The slate and quartzite operation employs a total of 80 people, with two shifts in place. And while it only produced slate and quartzite tiles at first, it expanded to also produce mosaics around two years ago.

The machinery used for processing stone is fairly straightforward, including many manual saws and calibrating machines. Lee explained that careful calibration, dimensions and color selection of the tiles and mosaics are essential to meet the high quality standards of the U.S. market, the company's principal export target.

Most of the tiles are honed, and they are available in a variety of sizes. The mosaics feature even more variety, as they are produced in a broad range of styles, patterns and combinations. To create an Old World look on any of its products, P & L also operates a tumbler on its premises.

One key to high-quality mosaic production is starting with the right raw materials, Lee explained. The process cannot be done with "waste" or "scrap" tile, as everything has to be precisely calibrated before being cut into mosaic pieces, he said.

Once the mosaic pieces are cut, they are stored in large quantities in a stockyard adjacent to the assembly area.
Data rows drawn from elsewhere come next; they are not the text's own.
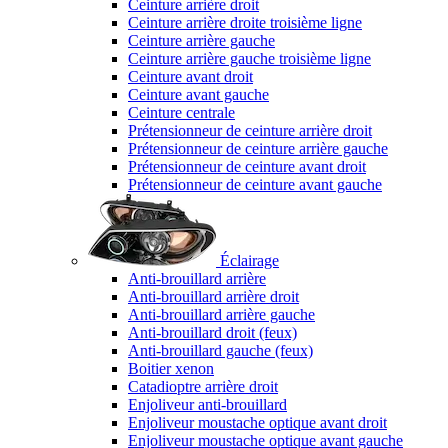
Ceinture arrière droit
Ceinture arrière droite troisième ligne
Ceinture arrière gauche
Ceinture arrière gauche troisième ligne
Ceinture avant droit
Ceinture avant gauche
Ceinture centrale
Prétensionneur de ceinture arrière droit
Prétensionneur de ceinture arrière gauche
Prétensionneur de ceinture avant droit
Prétensionneur de ceinture avant gauche
Éclairage
Anti-brouillard arrière
Anti-brouillard arrière droit
Anti-brouillard arrière gauche
Anti-brouillard droit (feux)
Anti-brouillard gauche (feux)
Boitier xenon
Catadioptre arrière droit
Enjoliveur anti-brouillard
Enjoliveur moustache optique avant droit
Enjoliveur moustache optique avant gauche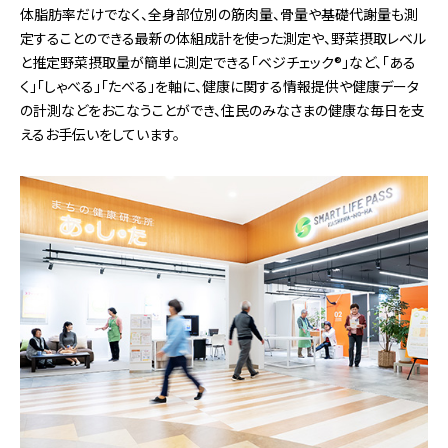
体脂肪率だけでなく、全身部位別の筋肉量、骨量や基礎代謝量も測
定することのできる最新の体組成計を使った測定や、野菜摂取レベル
と推定野菜摂取量が簡単に測定できる「ベジチェック®」など、「ある
く」「しゃべる」「たべる」を軸に、健康に関する情報提供や健康データ
の計測などをおこなうことができ、住民のみなさまの健康な毎⽇を⽀
えるお手伝いをしています。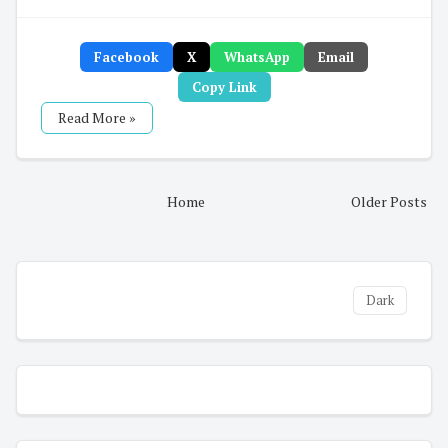
Facebook
X
WhatsApp
Email
Copy Link
Read More »
Home
Older Posts
Dark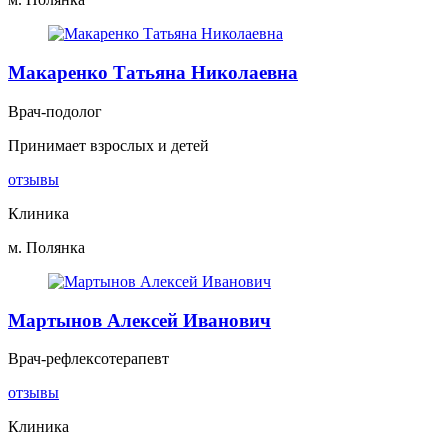
Макаренко Татьяна Николаевна
Врач-подолог
Принимает взрослых и детей
отзывы
Клиника
м. Полянка
Мартынов Алексей Иванович
Врач-рефлексотерапевт
отзывы
Клиника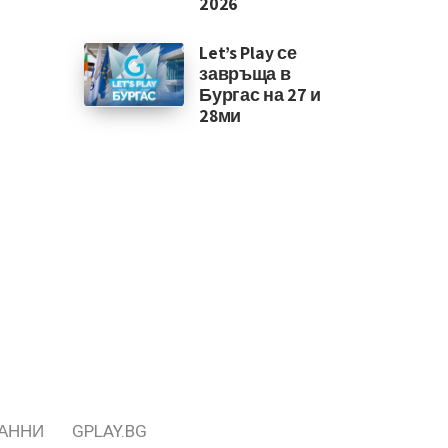
2026
Let’s Play се
завръща в
Бургас на 27 и
28ми
ДАННИ
GPLAY.BG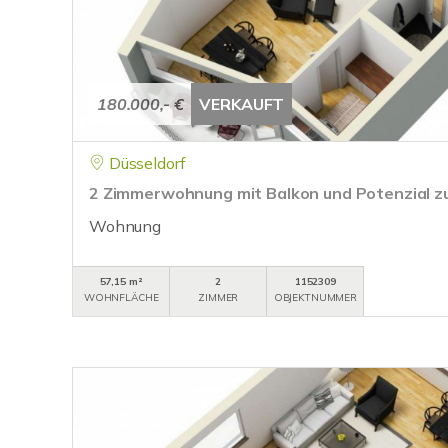
180.000,- €
VERKAUFT
Düsseldorf
2 Zimmerwohnung mit Balkon und Potenzial zu
Wohnung
57,15 m²
2
1152309
WOHNFLÄCHE
ZIMMER
OBJEKTNUMMER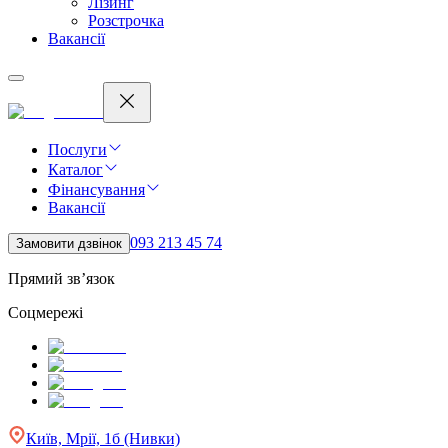
Лізинг
Розстрочка
Вакансії
Послуги
Каталог
Фінансування
Вакансії
093 213 45 74
Замовити дзвінок
Прямий зв’язок
Соцмережі
Київ, Мрії, 1б (Нивки)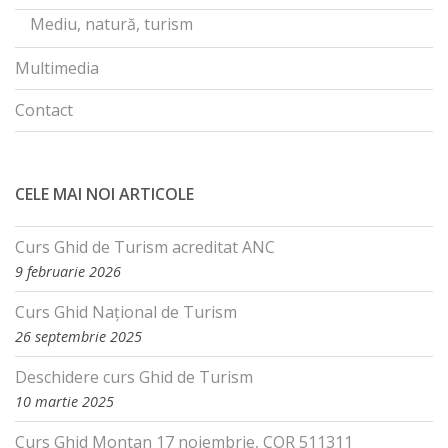
Mediu, natură, turism
Multimedia
Contact
CELE MAI NOI ARTICOLE
Curs Ghid de Turism acreditat ANC
9 februarie 2026
Curs Ghid Național de Turism
26 septembrie 2025
Deschidere curs Ghid de Turism
10 martie 2025
Curs Ghid Montan 17 noiembrie, COR 511311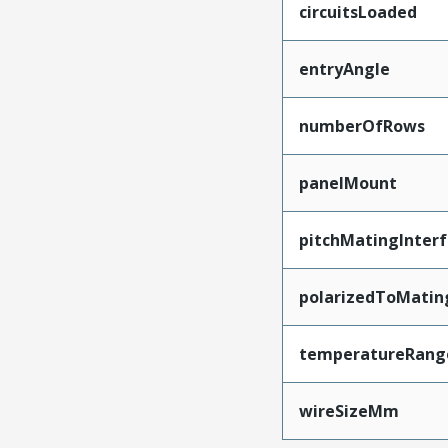
circuitsLoaded
entryAngle
numberOfRows
panelMount
pitchMatingInter
polarizedToMatin
temperatureRang
wireSizeMm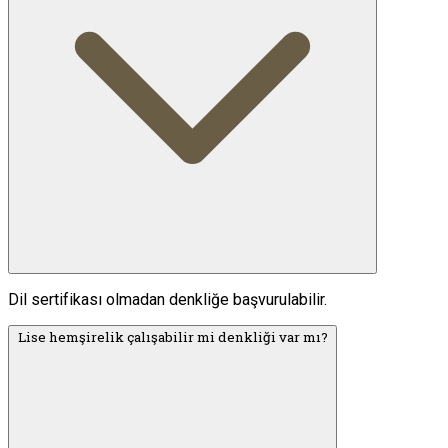
Dil sertifikası olmadan denkliğe başvurulabilir.
Lise hemşirelik çalışabilir mi denkliği var mı?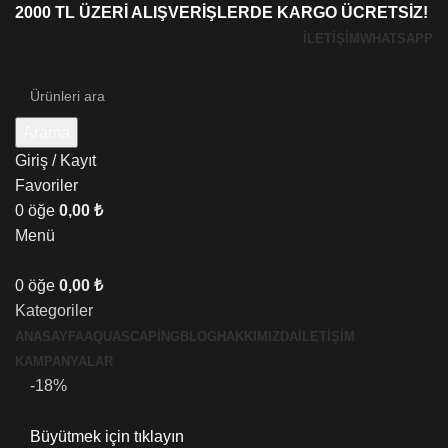
2000 TL ÜZERİ ALIŞVERİŞLERDE KARGO ÜCRETSİZ!
İLETIŞIM
WHATSAPP
Arama
Giriş / Kayıt
Favoriler
0
öğe
0,00
₺
Menü
0
öğe
0,00
₺
Kategoriler
ANASAYFA
AQUASCAPING
BLOG
HAKKIMIZDA
İLETİŞİM
KAMPANYALAR
-18%
Büyütmek için tıklayın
Lee described the assembly of the mosaics as a very "labor-intensive" process that requires great concentration and skill by the workers. Another step to ensure quality is to use metal molds for the mosaics, as opposed to plastic, which he said provides greater precision.

Quality control is a major focus for the company, as all tiles and mosaics are inspected before being deemed suitable for shipping. "It's not high-tech," Lee said. "Everything depends on being organized with high quality control and keeping everything clean."

P & L produces five to eight con-tainers of mosaics per month as well as 20 containers of calibrated tiles. In all, approximately 60 to 70% of products go to the U.S. market, with some production also being consumed by Europe and the domestic market. Exports are shipped from the Tianjin port, located 80 miles away.

The company sells its production to building supply stores, and its also supplies stone for specific projects. It has also fabricated some custom stonework, including material for high-end residences owned by singers, actors and athletes. For these custom projects -- which are sold through wholesalers -- the company also has a Ghines edging machine and an Omag stoneworking machine from Italy.